The article proposes a framework that utilizes healthcare monitoring with diet and fitness recommendation systems to provide personalized recommendations based on an individual’s health data and preferences. The framework assesses an individual’s existing health conditions and measures various health indicators, such as body temperature, pulse rate, blood oxygen level, and BMI, using IoT-integrated devices. The collected data is then analyzed using machine learning algorithms and two-stage classifiers to provide balanced diet and exercise recommendations. The CatBoost algorithm is found to outperform other approaches in terms of maximum prediction accuracy. The proposed framework has the potential to revolutionize healthcare by empowering individuals to take control of their health and well-being, but it is essential to involve healthcare professionals in its development and implementation to ensure evidence-based and best practice alignment.

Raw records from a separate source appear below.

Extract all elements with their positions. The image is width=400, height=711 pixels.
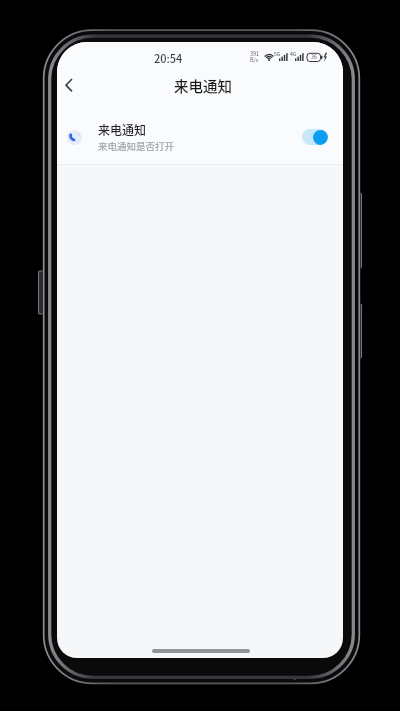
button[interactable]: 来电通知	[57, 114, 343, 164]
staticText: 5G	[274, 50, 281, 57]
staticText: B/s	[250, 56, 259, 64]
button[interactable]	[57, 73, 82, 99]
staticText: 36	[311, 53, 318, 61]
staticText: 来电通知是否打开	[98, 139, 175, 153]
staticText: 来电通知	[98, 121, 147, 138]
staticText: 391	[250, 50, 260, 58]
staticText: 4G	[290, 50, 297, 57]
button[interactable]	[302, 129, 328, 145]
staticText: 20:54	[154, 50, 183, 66]
staticText: 来电通知	[174, 75, 232, 96]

However, one of the significant concerns of the proposed IoT-based healthcare framework is the potential for disparities in healthcare access and the need to address ethical concerns, including responsible data management and obtaining informed consent, in order to ensure the ethical utilization of personal health data and uphold trust. The future prospects for the research content of the article involve potential advancements in IoT-based personalized health assessment and recommendations. This can be achieved through the continued refinement of machine learning algorithms, the integration of additional data sources, and further validation from healthcare experts to solidify the practical applicability of our work. Additionally, extensive testing of the implementation of the proposed framework for broader healthcare applications will be conducted.